Lorraine’s face was expressionless as she explained clearly, emotionlessly, what had happened when she had been attacked. She described walking up to the car, how he had driven her to the parking space, how she had fought him, bitten hard into his neck, hung on for her life as he tried to push her away from him. He was strong, she said. The grip on her hair had been like a vice, and it had taken all her strength to lever up her body to turn and bite. She was sure if they hadn’t been disturbed by the Summerses, she would have been dead. She then told Rooney that she had also taken Norman Hastings’s wallet.
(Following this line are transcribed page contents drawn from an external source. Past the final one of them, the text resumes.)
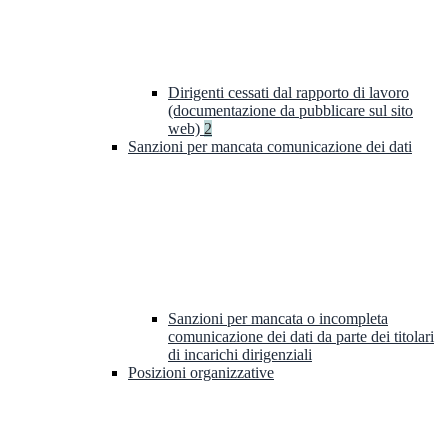
Dirigenti cessati dal rapporto di lavoro
(documentazione da pubblicare sul sito
web)
2
Sanzioni per mancata comunicazione dei dati
Sanzioni per mancata o incompleta
comunicazione dei dati da parte dei titolari
di incarichi dirigenziali
Posizioni organizzative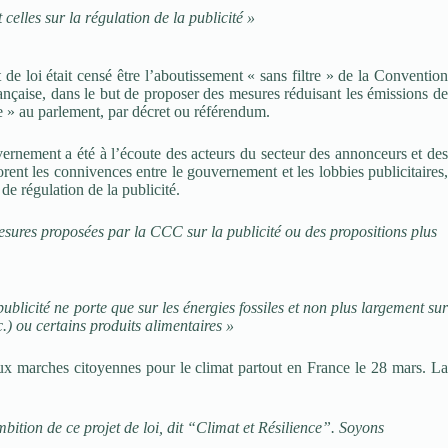
lles sur la régulation de la publicité »
 de loi était censé être l’aboutissement « sans filtre » de la Convention
nçaise, dans le but de proposer des mesures réduisant les émissions de
re » au parlement, par décret ou référendum.
vernement a été à l’écoute des acteurs du secteur des annonceurs et des
ent les connivences entre le gouvernement et les lobbies publicitaires,
e régulation de la publicité.
sures proposées par la CCC sur la publicité ou des propositions plus
 publicité ne porte que sur les énergies fossiles et non plus largement su
.) ou certains produits alimentaires »
ux marches citoyennes pour le climat partout en France le 28 mars. La
ition de ce projet de loi, dit “Climat et Résilience”. Soyons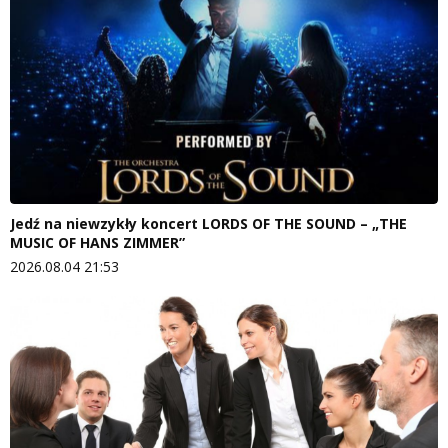
Jedź na niewzykły koncert LORDS OF THE SOUND – „THE
MUSIC OF HANS ZIMMER”
2026.08.04 21:53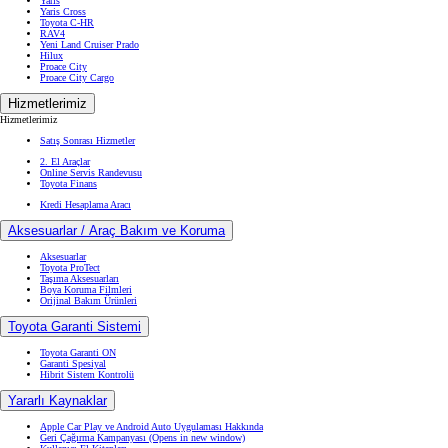
Yaris
Yaris Cross
Toyota C-HR
RAV4
Yeni Land Cruiser Prado
Hilux
Proace City
Proace City Cargo
Hizmetlerimiz
Hizmetlerimiz
Satış Sonrası Hizmetler
2. El Araçlar
Online Servis Randevusu
Toyota Finans
Kredi Hesaplama Aracı
Aksesuarlar / Araç Bakım ve Koruma
Aksesuarlar
Toyota ProTect
Taşıma Aksesuarları
Boya Koruma Filmleri
Orijinal Bakım Ürünleri
Toyota Garanti Sistemi
Toyota Garanti ON
Garanti Spesiyal
Hibrit Sistem Kontrolü
Yararlı Kaynaklar
Apple Car Play ve Android Auto Uygulaması Hakkında
Geri Çağırma Kampanyası
(Opens in new window)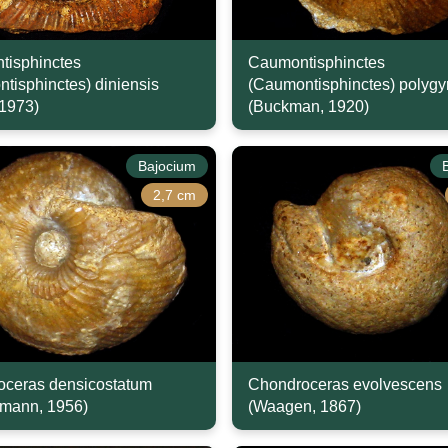
tisphinctes
Caumontisphinctes
tisphinctes) diniensis
(Caumontisphinctes) polygyr
 1973)
(Buckman, 1920)
Bajocium
2,7 cm
ceras densicostatum
Chondroceras evolvescens
mann, 1956)
(Waagen, 1867)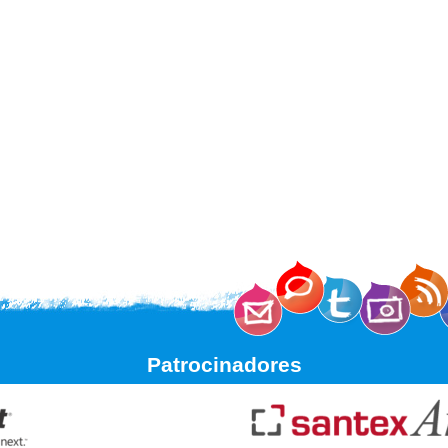
Patrocinadores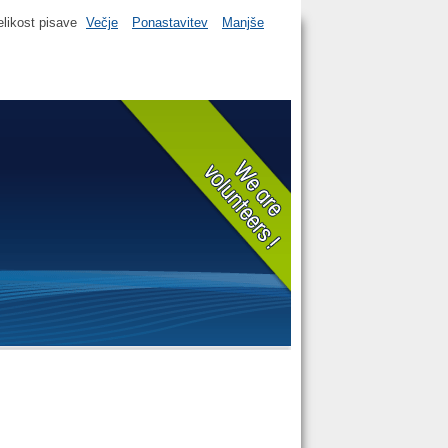
elikost pisave
Večje
Ponastavitev
Manjše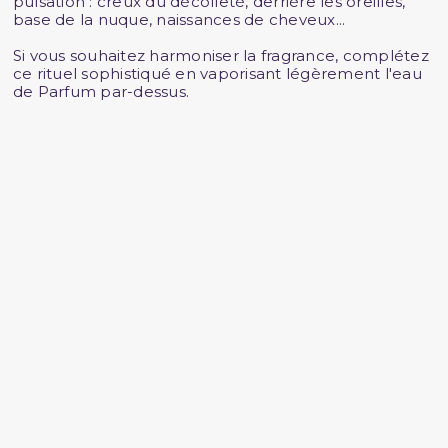
pulsation : creux du décolleté, derrière les oreilles,
base de la nuque, naissances de cheveux...
Si vous souhaitez harmoniser la fragrance, complétez
ce rituel sophistiqué en vaporisant légèrement l'eau
de Parfum par-dessus.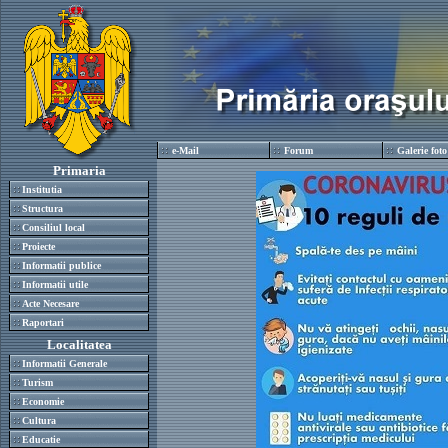
e-Mail
Forum
Galerie foto
Primaria
Institutia
Structura
Consiliul local
Proiecte
Informatii publice
Informatii utile
Acte Necesare
Raportari
Localitatea
Informatii Generale
Turism
Economie
Cultura
Educatie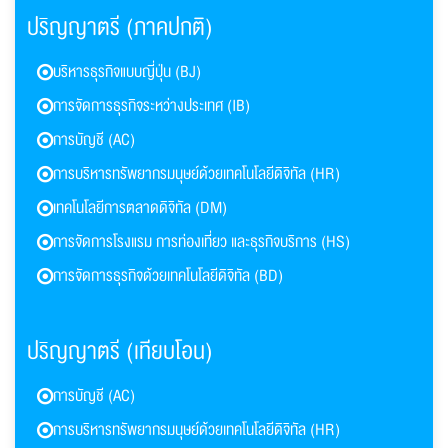
ปริญญาตรี (ภาคปกติ)
บริหารธุรกิจแบบญี่ปุ่น (BJ)
การจัดการธุรกิจระหว่างประเทศ (IB)
การบัญชี (AC)
การบริหารทรัพยากรมนุษย์ด้วยเทคโนโลยีดิจิทัล (HR)
เทคโนโลยีการตลาดดิจิทัล (DM)
การจัดการโรงแรม การท่องเที่ยว และธุรกิจบริการ (HS)
การจัดการธุรกิจด้วยเทคโนโลยีดิจิทัล (BD)
ปริญญาตรี (เทียบโอน)
การบัญชี (AC)
การบริหารทรัพยากรมนุษย์ด้วยเทคโนโลยีดิจิทัล (HR)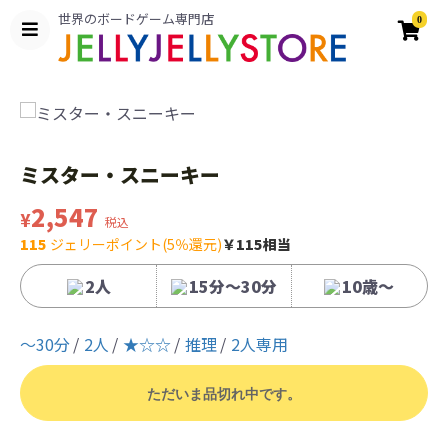
世界のボードゲーム専門店
0
ミスター・スニーキー
2,547
¥
税込
115
ジェリーポイント(5％還元)
￥115相当
2人
15分～30分
10歳〜
〜30分
2人
★☆☆
推理
2人専用
ただいま品切れ中です。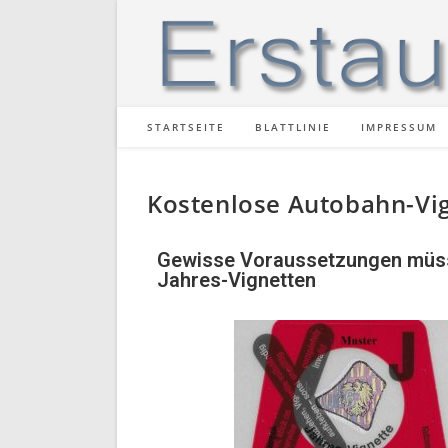
STARTSEITE
BLATTLINIE
IMPRESSUM
Kostenlose Autobahn-Vi
Gewisse Voraussetzungen müsse
Jahres-Vignetten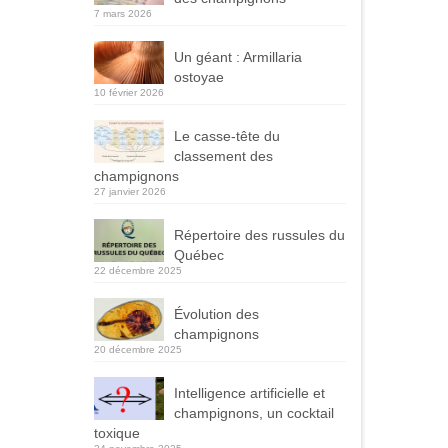
7 mars 2026
Un géant : Armillaria
ostoyae
10 février 2026
Le casse-tête du
classement des
champignons
27 janvier 2026
Répertoire des russules du
Québec
22 décembre 2025
Évolution des
champignons
20 décembre 2025
Intelligence artificielle et
champignons, un cocktail
toxique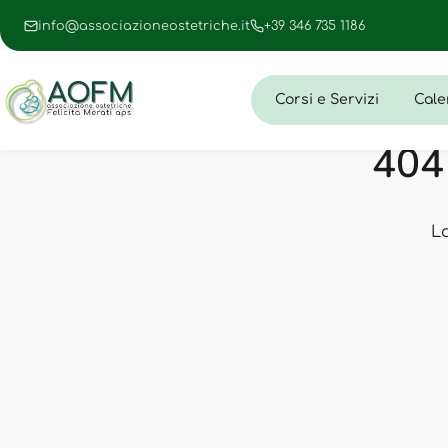
info@associazioneostetriche.it
+39 346 735 1186
Corsi e Servizi
Cale
404 
L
Rooney closed his eyes and kept them closed. He was scared that if he opened them he’d charge at her like a mad bull with fury.
There’s something else. At first I didn’t think it was important. It was his cufflinks. They had a logo. I didn’t think it was important until I saw the same logo on a letterhead. At my husband’s place — Mike, you remember Mike? He has nothing to do with this, I know that, but it gave me the first clue to the killer.’
Rooney was fighting to control his temper. She looked directly at him and continued. She described how she and Rosie had gone to S and A’s garage, how she had narrowed the list of cufflink owners down and taken photographs of suspects. None resembled the man who had atacked her. She took the photographs out and passed them to Rooney and leant close to him as he examined the one of the blonde woman.
‘I think this is Steven Janklow. I think he’s a transvestite, and that he had a photographic session with either Mathews or Lyall. It could have been as far back as nine to ten years ago, maybe when he was just daring to come out. I think Mathews subsequently discovered who he was and started blackmailing him, realizing he’d found the golden goose. I think Art and Didi may have worked as a team. She was used or hired to do wigs and make-up. She made up Norman Hastings, fixed his hair for the photo session. Maybe she even tipped off Art, as Lyall said most of his clients always took the negatives. You interviewed Lyall, too, didn’t you?’
Rooney nodded. They’d come up with nothing as concrete as Lorraine. He couldn’t help but give a tight smile: she was good, always had been good. Now she began pacing up and down. There was something about the way she moved, tensing, relaxing her hands, and she rubbed her body, sexually, her face becoming more and more alive. She was exciting to watch, as she became increasingly animated.
‘I’ve got Hastings linked to Janklow — maybe they discussed the blackmail. Who knows what they discussed? Possible theory is, when Hastings went to the bank that morning, was he going to pay off Mathews? Pay off somebody? The strange thing is all his bank statements have been checked and the major transactions are accounted for.’ She suddenly stopped and clicked her fingers. ‘Unless Hastings was also tapping Janklow for money. It seems strange that he was allowed to park his car in the hangar. Nobody seems to know why he should have been when he no longer owned one of their cars. Did you know that at one time he owned a vintage car? Maybe that was where he could have found out that he and Janklow were the same kind of men. Whatever, we know they’re linked, and linked to Mathews through Didi. She’s very important. She may not have collected from Mathews’s blackmailing activities, but I’m beginning to think she may have been the go-between or, and this is a wild guess, maybe she was the person Janklow believed was blackmailing him. So that brings me to the last bit of guesswork.’
Lorraine took out the victims’ photographs and laid them along the sofa for Rooney to look at. ‘They have one thing in common apart from prostitution. Look at the make-up, the type of clothes they wore. Now, look at the morgue shots of Didi... Put her beside each one. You didn’t believe me earlier but what if Janklow was only after her — was only interested in tracking her down and killing her? He’s a Thorburn, right? His mother was a big society hostess, his brother is holding all the purse strings. What if Janklow has been paying out blackmail money because he’s scared his family will find out and it might be made public? Just as Hastings hid his private life from everyone who knew him.’